Un'indagine su 400 grandi aziende agricole evidenzia che una parte significativa di esse (tra il 60% e il 70%) sarebbe disposta ad ampliare la propria capacità installata, con la possibilità di sfruttare oltre 4.000 ettari di terreno inutilizzato, sufficienti per ospitare circa 6,8 gigawatt di impianti fotovoltaici o agrivoltaici.

Il report di Confagricoltura ha anche l’obiettivo di fornire una panoramica completa delle tecnologie rinnovabili adottate in agricoltura e di monitorare lo sviluppo del settore, con un'attenzione particolare alle politiche di incentivo e al quadro regolatorio.

Sebbene il Piano Nazionale Integrato per l'Energia e il Clima (PNIEC) preveda l'installazione di 102 gigawatt di capacità rinnovabile entro il 2030, il settore agricolo rischia di incontrare alcune difficoltà.

Agrivoltaico: nel 2030 22 Gigawatt installati in Italia
Foto di: OmniTrattore.it

Tra le criticità ci sono la gestione degli incentivi, come il decreto ministeriale 19 del 2024, e le incertezze sulle normative riguardanti l'installazione di impianti agrivoltaici. Se superate, queste sfide potrebbero portare il settore agricolo a contribuire con 9 gigawatt di capacità rinnovabile entro il 2030, un obiettivo ambizioso ma possibile.

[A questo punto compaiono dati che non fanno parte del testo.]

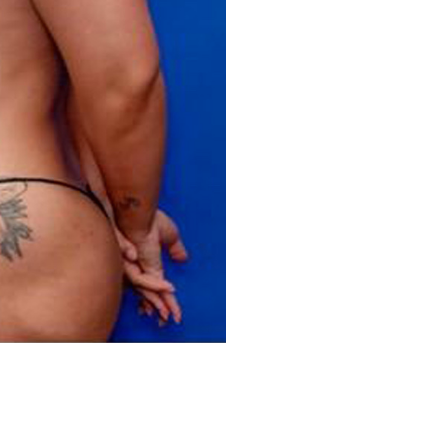
Before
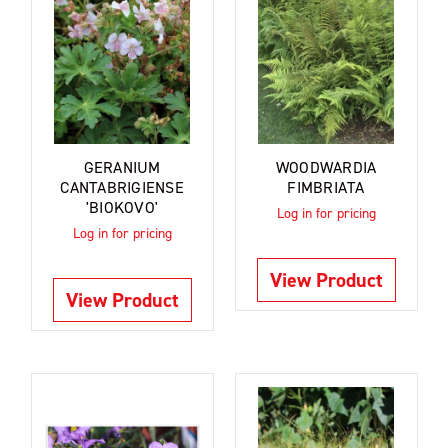
GERANIUM
WOODWARDIA
CANTABRIGIENSE
FIMBRIATA
'BIOKOVO'
Log in for pricing
Log in for pricing
View Product
View Product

Massimiliano Giansanti, presidente di Confagricoltura, sottolinea come l’agricoltura stia svolgendo un ruolo fondamentale nella transizione energetica e ecologica, contribuendo sia alla produzione di cibo che di energia. L’adozione delle agroenergie offre un'opportunità di diversificazione per le imprese agricole, che, tuttavia, necessitano di una strategia graduale per integrare efficacemente queste tecnologie nelle proprie attività.